From the TUC

Car trouble? Sub-prime auto lending hits the real world

23 Aug 2017, by in Economics

Have you ever had a ride in a light blue car? Have you ever stopped to think who’s the slave and who’s the master? Have you ever had trouble with your automobile? Have you ever had to push push push push? Car trouble oh yeah.

– Adam Ant

For those of a certain age, it turns out that in 1980 Adam Ant was asking the right questions. There’s a growing sense of unease around the financial arrangements in the car market. In America talk of sub-prime auto loans echoes the not-so-distant past of the housing market. The Bank of England has also started to warn about the effects on UK financial stability.

But it’s not just financial stability we should be worried about. In the real world, the car industry looks like it’s struggling:

  • Car registrations have fallen by 10% over the year to 2017 Q2 and Q3
  • 2017Q2 has seen the steepest decline in motor vehicle production since the global recession
  • Car retail and wholesale grinding to near zero growth in 2017Q2
  • A fall of 19% in capital investment in motor vehicle (and engineering) industries, steeper than in the global recession
  • Exports decline 5% in 2017Q2
  • At 3.5%, the highest new car price inflation since 2011

Before turning to these figures, a review of the financial processes. Adam Ant may have feared becoming slave to his automobile. But today the worry once more is that the real economy is slave to the speculative excesses of the financial sector.

What’s going on with car financing?

‘Personal contract purchases’ now account for around four in five car purchases, compared to one in five in 2006. These permit consumers more favorable interest rates than on other forms of credit (e.g. a bank loan), as well as greatly extending the amount of finance available for car purchase.

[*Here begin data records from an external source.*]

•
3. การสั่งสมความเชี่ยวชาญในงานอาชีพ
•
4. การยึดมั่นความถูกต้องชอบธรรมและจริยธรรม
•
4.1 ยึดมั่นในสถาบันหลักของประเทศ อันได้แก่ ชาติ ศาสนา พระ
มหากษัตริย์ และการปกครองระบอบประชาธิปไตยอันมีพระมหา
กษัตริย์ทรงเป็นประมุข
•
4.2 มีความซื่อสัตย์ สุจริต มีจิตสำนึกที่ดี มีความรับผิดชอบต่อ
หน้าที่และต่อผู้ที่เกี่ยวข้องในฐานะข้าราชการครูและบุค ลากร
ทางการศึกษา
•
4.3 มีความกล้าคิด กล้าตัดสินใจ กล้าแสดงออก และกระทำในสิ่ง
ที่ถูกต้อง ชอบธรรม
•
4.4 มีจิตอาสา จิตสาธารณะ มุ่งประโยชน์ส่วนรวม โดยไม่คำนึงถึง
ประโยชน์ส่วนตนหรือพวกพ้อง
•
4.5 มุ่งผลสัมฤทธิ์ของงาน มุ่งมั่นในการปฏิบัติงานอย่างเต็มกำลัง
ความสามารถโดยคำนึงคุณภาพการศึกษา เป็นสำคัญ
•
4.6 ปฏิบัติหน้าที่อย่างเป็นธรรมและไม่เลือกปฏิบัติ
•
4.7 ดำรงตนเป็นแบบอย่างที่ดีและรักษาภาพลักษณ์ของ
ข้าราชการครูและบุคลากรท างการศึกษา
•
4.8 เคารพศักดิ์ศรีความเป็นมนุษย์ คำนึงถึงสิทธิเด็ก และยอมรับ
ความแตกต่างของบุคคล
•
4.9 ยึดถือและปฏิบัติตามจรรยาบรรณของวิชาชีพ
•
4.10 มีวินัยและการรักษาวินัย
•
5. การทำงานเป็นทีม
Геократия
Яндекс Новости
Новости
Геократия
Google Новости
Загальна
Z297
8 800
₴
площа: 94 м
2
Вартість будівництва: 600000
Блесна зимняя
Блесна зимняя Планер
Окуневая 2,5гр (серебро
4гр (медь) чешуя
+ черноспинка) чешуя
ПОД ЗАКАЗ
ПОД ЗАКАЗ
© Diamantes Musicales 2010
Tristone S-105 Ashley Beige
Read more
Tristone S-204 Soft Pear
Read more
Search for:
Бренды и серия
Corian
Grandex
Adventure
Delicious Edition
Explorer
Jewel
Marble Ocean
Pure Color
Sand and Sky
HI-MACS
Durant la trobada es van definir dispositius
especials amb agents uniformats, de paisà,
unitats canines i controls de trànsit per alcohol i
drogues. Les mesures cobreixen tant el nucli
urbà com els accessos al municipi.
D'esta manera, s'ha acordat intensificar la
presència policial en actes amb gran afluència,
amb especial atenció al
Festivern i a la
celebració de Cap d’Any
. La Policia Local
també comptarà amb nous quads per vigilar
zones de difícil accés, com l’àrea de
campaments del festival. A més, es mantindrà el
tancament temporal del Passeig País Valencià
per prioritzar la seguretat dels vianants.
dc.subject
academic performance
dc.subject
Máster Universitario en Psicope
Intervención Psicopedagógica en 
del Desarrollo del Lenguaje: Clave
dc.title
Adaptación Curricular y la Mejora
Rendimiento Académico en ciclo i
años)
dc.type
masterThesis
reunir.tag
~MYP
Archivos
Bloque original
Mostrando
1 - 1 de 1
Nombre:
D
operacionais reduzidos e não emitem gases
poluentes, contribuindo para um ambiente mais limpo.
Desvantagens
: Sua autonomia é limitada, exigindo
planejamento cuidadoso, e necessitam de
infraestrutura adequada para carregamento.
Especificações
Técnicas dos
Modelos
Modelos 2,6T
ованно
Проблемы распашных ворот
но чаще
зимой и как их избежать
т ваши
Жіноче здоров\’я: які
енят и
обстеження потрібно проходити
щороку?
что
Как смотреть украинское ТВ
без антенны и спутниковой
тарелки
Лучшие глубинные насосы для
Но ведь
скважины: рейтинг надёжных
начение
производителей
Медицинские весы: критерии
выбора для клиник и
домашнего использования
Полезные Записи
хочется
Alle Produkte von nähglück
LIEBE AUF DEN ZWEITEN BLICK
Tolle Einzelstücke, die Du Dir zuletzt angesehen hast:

The norm is that buyers (renters really) return cars after around three years of monthly payments, and then take out a new plan on a new car. These schemes are operated by ‘finance providers’ that are normally attached to manufacturers, though for example the Financial Times (FT) [4 – there’s a link on the number, and full list of references at the end] report Lloyds Bank operating in this area in the UK (and also Santander in the US [2]).

On top of this is a second layer of financial engineering. Just as with housing, finance providers package up some of their loans and sell them on, in the process known as securitisation. In February the Guardian [1] observed: “Some of the car-leasing loans in the US and the UK have been packaged into asset-backed securities [ABS], to be sold on to investors such as pension funds”.

More recently the FT [3] gave some numbers: “During 2016, €4.8bn [that’d be ¼ million cars at price €20K] [to put it into perspective, total net lending from banks to all non-financial business in 2016 was only £15bn, and total consumer credit was £10bn – see here] of auto asset-backed securities were sold into the UK — the highest amount issued since the financial crisis, and more than twice the volume in 2015, according to data from Morgan Stanley. Across Europe, just under €18bn of auto bonds were placed in 2016 — a 50 per cent rise on the year before”. In America they are now talking about ‘deep sub-prime’.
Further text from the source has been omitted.